■ What the exercise asks: Please show every line in the entries below that includes the word "icon".

■ Dataset content:

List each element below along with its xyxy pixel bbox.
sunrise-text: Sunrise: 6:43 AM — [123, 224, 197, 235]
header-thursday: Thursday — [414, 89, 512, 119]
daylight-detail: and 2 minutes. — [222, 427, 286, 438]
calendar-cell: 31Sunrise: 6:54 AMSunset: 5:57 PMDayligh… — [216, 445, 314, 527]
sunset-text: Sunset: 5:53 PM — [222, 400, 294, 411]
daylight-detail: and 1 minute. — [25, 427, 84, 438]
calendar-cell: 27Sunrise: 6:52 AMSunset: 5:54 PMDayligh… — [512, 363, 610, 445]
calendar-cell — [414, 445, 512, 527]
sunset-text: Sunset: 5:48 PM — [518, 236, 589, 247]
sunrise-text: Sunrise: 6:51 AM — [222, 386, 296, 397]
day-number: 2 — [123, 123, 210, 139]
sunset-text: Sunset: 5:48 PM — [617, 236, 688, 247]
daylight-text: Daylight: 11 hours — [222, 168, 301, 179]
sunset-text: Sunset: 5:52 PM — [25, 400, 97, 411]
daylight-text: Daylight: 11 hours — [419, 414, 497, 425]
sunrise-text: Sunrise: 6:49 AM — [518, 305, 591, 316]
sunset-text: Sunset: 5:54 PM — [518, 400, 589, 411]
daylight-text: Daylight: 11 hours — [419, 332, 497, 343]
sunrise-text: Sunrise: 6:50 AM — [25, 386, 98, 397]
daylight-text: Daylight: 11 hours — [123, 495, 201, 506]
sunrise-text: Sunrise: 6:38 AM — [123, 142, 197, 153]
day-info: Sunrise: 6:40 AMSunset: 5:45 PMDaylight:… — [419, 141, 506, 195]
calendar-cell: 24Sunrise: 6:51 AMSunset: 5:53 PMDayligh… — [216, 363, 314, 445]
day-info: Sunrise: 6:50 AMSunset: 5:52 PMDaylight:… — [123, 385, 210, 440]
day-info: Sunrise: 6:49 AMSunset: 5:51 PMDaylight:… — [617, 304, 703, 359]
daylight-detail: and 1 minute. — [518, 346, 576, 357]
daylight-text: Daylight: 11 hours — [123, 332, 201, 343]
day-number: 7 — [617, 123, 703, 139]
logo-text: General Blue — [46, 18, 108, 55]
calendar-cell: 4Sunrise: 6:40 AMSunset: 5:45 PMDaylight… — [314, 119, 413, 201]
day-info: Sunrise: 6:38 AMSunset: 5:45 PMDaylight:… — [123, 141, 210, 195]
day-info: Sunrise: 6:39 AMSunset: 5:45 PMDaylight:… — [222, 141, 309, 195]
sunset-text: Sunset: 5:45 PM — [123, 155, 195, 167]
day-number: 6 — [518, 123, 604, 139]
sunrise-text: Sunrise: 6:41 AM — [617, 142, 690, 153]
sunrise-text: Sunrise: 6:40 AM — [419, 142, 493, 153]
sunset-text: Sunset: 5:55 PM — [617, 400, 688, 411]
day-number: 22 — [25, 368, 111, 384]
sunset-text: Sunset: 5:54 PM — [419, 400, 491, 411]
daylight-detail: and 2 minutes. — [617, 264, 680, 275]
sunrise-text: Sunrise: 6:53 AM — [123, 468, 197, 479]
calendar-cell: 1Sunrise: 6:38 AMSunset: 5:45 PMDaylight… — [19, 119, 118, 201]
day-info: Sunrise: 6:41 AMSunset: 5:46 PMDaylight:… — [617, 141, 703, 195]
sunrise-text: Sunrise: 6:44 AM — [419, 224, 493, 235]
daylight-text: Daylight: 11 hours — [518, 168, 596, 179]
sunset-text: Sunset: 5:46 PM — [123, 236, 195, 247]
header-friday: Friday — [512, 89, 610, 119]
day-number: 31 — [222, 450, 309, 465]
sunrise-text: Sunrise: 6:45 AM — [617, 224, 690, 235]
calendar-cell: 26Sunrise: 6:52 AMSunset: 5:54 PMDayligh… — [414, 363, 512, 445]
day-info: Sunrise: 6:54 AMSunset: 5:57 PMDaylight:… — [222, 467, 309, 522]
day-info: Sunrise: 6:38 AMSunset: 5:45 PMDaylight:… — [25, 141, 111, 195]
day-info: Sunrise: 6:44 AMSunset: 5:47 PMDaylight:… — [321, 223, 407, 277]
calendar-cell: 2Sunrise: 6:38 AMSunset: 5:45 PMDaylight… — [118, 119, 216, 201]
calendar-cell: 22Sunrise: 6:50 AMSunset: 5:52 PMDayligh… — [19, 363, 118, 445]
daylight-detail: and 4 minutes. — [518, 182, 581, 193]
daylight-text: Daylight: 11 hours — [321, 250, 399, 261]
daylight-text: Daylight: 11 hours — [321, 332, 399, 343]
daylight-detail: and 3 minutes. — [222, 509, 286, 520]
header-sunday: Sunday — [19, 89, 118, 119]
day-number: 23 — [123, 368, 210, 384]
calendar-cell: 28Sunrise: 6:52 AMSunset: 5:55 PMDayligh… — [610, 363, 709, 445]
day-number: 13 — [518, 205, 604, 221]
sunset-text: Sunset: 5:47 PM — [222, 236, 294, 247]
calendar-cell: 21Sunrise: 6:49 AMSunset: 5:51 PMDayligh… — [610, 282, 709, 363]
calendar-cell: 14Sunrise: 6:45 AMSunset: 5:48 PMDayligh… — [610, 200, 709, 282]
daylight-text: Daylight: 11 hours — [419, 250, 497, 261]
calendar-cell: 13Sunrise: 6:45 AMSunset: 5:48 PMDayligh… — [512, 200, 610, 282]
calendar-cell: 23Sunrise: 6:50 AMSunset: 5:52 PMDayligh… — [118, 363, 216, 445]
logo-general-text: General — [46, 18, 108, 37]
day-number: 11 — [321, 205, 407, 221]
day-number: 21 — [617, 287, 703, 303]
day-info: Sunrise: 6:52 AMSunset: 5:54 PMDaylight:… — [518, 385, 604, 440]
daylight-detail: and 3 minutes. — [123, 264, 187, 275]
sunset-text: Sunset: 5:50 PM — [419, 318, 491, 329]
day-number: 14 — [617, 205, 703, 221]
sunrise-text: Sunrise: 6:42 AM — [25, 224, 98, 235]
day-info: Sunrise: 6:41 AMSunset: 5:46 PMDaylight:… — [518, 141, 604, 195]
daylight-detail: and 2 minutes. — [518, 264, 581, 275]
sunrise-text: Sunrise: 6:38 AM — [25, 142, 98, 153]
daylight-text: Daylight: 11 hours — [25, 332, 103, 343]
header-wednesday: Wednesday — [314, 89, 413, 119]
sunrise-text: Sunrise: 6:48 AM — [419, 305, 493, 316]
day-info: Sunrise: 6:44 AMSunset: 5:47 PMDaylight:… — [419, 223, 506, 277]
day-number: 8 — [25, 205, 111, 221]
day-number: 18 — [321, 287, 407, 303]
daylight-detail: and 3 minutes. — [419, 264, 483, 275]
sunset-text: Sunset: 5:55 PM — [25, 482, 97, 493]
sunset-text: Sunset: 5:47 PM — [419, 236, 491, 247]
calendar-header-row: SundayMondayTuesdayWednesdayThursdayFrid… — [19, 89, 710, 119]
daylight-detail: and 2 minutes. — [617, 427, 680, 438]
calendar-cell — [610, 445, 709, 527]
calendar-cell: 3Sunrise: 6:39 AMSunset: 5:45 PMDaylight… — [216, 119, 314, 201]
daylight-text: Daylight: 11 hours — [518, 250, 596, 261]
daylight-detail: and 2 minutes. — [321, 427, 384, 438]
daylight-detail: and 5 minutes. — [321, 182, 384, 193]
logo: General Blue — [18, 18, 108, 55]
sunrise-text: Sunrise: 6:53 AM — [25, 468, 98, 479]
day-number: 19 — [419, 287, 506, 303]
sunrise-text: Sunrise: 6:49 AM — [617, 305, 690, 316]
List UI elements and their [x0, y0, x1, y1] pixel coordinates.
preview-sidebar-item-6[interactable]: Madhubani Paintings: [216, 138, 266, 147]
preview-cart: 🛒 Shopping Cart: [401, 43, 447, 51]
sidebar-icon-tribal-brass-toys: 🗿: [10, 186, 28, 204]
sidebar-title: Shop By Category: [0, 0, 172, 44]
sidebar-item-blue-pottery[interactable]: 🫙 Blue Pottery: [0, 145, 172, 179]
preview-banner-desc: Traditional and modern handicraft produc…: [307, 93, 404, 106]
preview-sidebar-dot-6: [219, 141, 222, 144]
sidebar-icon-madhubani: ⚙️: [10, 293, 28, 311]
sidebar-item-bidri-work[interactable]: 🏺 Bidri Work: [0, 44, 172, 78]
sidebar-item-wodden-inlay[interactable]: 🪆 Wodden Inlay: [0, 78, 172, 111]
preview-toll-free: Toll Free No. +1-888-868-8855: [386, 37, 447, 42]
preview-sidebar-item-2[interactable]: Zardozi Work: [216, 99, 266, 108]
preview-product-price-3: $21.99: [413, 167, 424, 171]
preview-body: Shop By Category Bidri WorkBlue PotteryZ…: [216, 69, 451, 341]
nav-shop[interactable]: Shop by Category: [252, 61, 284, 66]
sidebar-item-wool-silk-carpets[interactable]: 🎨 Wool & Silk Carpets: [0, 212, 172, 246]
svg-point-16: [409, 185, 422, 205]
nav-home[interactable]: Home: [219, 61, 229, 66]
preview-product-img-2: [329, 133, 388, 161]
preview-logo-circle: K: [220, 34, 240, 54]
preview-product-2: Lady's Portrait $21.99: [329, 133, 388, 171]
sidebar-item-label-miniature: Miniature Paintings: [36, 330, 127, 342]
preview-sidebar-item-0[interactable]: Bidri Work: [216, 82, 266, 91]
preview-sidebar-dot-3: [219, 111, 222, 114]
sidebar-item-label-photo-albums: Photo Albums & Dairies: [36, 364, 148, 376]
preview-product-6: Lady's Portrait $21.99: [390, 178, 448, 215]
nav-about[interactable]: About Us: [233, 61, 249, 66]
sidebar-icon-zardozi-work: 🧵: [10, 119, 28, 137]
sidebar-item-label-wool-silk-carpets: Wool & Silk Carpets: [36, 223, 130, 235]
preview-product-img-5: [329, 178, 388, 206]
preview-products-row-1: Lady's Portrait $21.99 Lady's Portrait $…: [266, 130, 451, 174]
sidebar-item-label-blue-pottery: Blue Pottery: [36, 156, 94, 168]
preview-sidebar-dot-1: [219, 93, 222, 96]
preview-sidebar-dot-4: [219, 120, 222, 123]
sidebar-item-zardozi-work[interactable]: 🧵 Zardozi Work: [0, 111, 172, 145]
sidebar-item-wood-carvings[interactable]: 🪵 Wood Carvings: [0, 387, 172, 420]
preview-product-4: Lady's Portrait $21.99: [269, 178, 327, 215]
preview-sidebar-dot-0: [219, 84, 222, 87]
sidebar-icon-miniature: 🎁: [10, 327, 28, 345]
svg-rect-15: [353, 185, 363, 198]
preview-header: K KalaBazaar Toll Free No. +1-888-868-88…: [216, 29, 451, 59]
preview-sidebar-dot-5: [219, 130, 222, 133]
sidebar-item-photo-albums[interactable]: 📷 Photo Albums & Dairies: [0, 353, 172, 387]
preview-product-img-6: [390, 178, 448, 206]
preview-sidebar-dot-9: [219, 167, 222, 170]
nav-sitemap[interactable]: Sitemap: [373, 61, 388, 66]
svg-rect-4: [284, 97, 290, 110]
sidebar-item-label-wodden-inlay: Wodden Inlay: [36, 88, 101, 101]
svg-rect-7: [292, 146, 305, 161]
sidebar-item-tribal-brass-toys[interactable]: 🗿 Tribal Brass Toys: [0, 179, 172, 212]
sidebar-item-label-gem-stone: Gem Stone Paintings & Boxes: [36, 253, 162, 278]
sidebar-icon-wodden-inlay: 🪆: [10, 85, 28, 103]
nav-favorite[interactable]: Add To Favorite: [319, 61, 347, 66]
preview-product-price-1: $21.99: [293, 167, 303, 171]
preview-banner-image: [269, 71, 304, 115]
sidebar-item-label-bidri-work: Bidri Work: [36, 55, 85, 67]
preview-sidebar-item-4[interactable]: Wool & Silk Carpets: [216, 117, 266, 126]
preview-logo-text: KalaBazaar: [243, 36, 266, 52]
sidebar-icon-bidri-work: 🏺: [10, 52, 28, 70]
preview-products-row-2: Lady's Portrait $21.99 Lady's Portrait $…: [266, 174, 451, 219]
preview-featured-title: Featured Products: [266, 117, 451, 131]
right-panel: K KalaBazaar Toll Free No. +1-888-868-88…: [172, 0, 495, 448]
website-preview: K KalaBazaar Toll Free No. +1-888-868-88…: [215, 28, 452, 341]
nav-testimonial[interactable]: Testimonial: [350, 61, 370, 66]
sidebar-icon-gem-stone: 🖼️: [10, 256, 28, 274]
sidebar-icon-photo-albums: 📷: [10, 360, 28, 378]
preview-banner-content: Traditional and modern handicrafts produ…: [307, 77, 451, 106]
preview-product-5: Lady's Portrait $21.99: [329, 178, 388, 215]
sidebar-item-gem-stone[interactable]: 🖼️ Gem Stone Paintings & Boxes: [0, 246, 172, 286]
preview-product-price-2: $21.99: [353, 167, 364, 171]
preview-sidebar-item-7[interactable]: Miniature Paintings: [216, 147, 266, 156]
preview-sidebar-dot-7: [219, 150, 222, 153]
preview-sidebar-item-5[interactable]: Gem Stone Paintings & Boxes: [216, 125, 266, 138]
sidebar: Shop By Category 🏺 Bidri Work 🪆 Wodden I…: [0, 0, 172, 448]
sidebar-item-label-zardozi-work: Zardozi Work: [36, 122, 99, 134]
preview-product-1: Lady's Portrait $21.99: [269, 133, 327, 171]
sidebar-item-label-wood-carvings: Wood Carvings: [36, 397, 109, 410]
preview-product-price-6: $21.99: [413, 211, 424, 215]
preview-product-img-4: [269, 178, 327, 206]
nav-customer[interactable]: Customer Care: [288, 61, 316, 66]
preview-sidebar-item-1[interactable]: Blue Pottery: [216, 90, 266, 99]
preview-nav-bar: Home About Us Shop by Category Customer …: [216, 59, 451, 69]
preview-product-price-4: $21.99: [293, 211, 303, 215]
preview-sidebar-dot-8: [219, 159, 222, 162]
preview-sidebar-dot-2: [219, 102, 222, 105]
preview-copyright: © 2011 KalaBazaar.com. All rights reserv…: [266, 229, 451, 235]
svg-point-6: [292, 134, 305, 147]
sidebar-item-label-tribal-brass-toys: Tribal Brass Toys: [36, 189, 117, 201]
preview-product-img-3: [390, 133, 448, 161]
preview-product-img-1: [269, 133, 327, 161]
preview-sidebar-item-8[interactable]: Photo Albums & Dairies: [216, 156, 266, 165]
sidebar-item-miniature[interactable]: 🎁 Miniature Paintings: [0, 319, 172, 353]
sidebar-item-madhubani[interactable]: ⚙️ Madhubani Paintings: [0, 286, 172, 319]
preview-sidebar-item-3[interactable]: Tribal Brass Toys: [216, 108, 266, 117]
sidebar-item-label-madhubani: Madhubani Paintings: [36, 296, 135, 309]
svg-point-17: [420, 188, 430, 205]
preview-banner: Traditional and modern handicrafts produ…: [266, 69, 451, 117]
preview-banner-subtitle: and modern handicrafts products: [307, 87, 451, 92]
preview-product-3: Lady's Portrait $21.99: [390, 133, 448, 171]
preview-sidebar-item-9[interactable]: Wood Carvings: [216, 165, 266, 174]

■ Exercise solution:
sidebar-icon-tribal-brass-toys: 🗿: [10, 186, 28, 204]
sidebar-icon-madhubani: ⚙️: [10, 293, 28, 311]
sidebar-icon-zardozi-work: 🧵: [10, 119, 28, 137]
sidebar-icon-miniature: 🎁: [10, 327, 28, 345]
sidebar-icon-wodden-inlay: 🪆: [10, 85, 28, 103]
sidebar-icon-bidri-work: 🏺: [10, 52, 28, 70]
sidebar-icon-gem-stone: 🖼️: [10, 256, 28, 274]
sidebar-icon-photo-albums: 📷: [10, 360, 28, 378]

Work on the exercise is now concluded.